To do → Look through the data below and show every line that includes "Friday".

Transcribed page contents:
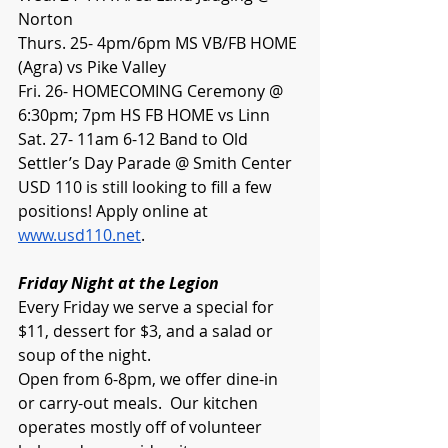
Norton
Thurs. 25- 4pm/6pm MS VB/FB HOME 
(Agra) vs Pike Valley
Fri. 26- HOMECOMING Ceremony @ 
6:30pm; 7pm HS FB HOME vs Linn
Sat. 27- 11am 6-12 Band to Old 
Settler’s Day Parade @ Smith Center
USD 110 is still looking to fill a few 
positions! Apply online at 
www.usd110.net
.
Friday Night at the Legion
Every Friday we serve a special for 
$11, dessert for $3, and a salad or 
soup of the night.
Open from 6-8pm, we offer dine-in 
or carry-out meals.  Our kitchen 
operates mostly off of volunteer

* * *

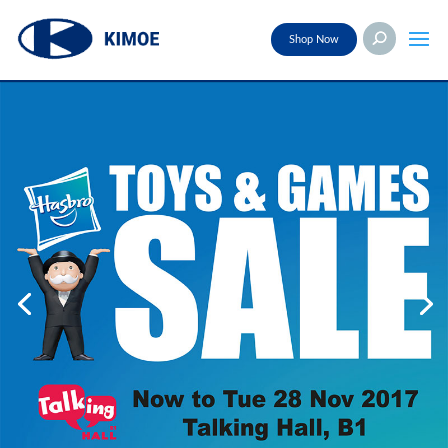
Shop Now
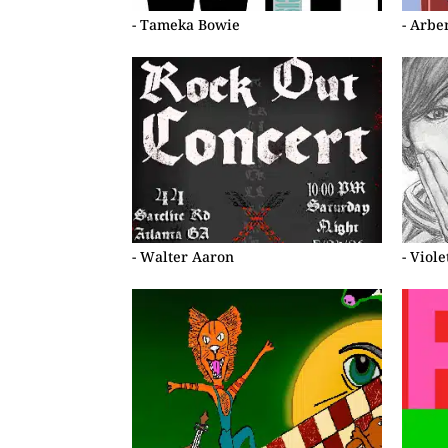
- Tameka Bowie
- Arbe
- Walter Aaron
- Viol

Response box →
Friday Night at the Legion
Every Friday we serve a special for 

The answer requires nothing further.